-Gdzie ty do jasnej cholery byłeś?!-krzyknął Suho, gdy tylko zobaczył tancerza w drzwiach.
-Hyung, spokojnie. Daj mi wejść do środka i zdjąć buty.
-Proszę. -odpowiedział zdenerwowany. Zaczął nerwowo tupać nogą, czekając aż Jongin rozwiąże sznurówki. Następnie zaciągnął go do kuchni, gdzie dalej siedzieli Luhan, Sehun i Kyungsoo.
-Gdzie byłeś? -zapytał najspokojniej jak mógł.
-U znajomego. -odpowiedział niepewnie.
-Czemu nikogo nie powiadomiłeś?
-Kyungsoo wiedział.
-Ale kazałeś mu milczeć. Nie rób ze mnie głupka!-uderzył dłonią w stół. -Byłeś z tą swoją dziewczyną, tak?
-Suho, dosyć! -D.O podniósł głos. -Ciebie nikt nie wypytuje, gdzie wychodzisz. Ważne, że wracasz. U niego to powinno być na takiej samej zasadzie. Nieważne, gdzie był, ważne, że wrócił cały.
-Nikt Cię nie prosił o zdanie.-powiedział dosyć nieprzyjemnie Junmyeon.
-W takim razie ja chcę wiedzieć, gdzie byłeś, jak wychodziłeś kilka miesięcy temu z domu pod pretekstem załatwiania spraw.
-Kyungsoo, nie rozmawiam z tobą.
-Właśnie, gdzie ty wtedy byłeś? -odezwał się Sehun.
-Ludzie, zostawcie nas samych. Chcę z nim porozmawiać.
-To jest kuchnia. Mamy prawo tu siedzieć, nawet jeśli Luhan i Sehun zaczęli by się pieprzyć na stole.-D.O dalej próbował ratować Kaia przed tłumaczeniem się.
-Dokładnie. -powiedział Lu, ale po chwili spojrzał na chłopaka. -Ej, bez przesady. Nie obrażaj nas.
-To nie obraza, tylko prawda. Co by się tu nie działo, do tego pomieszczenia ma dostęp cały zespół. I niektórzy, na przykład ja, mają głęboko w poważaniu co ty chcesz tu robić. Jongin.-zwrócił się do chłopaka. -Chcesz naleśniki?

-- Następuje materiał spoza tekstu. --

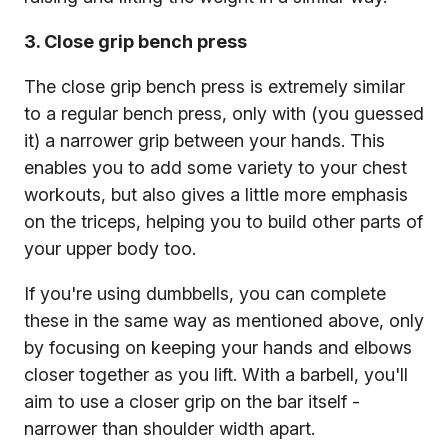
3. Close grip bench press
The close grip bench press is extremely similar
to a regular bench press, only with (you guessed
it) a narrower grip between your hands. This
enables you to add some variety to your chest
workouts, but also gives a little more emphasis
on the triceps, helping you to build other parts of
your upper body too.
If you're using dumbbells, you can complete
these in the same way as mentioned above, only
by focusing on keeping your hands and elbows
closer together as you lift. With a barbell, you'll
aim to use a closer grip on the bar itself -
narrower than shoulder width apart.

-Nie, dzięki. Ale możesz mi zrobić herbaty, hyung.
Starszy z uśmiechem przytaknął głową i wziął się za robienie herbaty.
-Jeszcze pogadamy na ten temat. -powiedział lider i wyszedł.
-Nareszcie, wylazł stąd. Powinien więcej medytować, może znowu stał by się tym spokojnym Suho.

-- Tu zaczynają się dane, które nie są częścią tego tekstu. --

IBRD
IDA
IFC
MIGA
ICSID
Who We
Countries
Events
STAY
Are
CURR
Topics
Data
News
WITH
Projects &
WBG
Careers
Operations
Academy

-Myślisz, że tu chodzi o to? Osobiście uważam że gdyby nie awantura z liderką 2NE1, to wszystko byłoby w porządku.-odezwał się Sehun.
-To też pewnie miało jakiś wpływ na jego zachowanie. Jak słyszy o niej, to automatycznie zaczyna używać mocniejszego słownictwa. -Kyungsoo położył herbatę przed Kimem.
-Ona też nie jest święta, jeżeli chodzi o słownictwo. -tym razem głos zabrał Luhan.
-Chaerin używa tych słów tylko jak słyszy o naszym liderze.-w końcu odezwał się Kai.
-Czyli oboje na siebie tak działają. Zastanawia mnie o co im poszło, że się tak zachowują. Kilka miesięcy temu jak się gdzieś zobaczyli, to się przywitali, zdarzało się, że pogadali. A teraz jak się widzą, to jest podobne zjawisko jak dodanie benzyny do ognia.
-Skaczą sobie do gardeł jak kot z psem.
*~*~*
-Sandara!-krzyknęła maknae. Dziewczyna pojawiła się zaraz obok niej.
-Co się stało?
-Właśnie nie wiem, ale Chaerin rzuca swoim telefonem.
Starsza weszła do salonu i prawie dostała telefonem w głowę.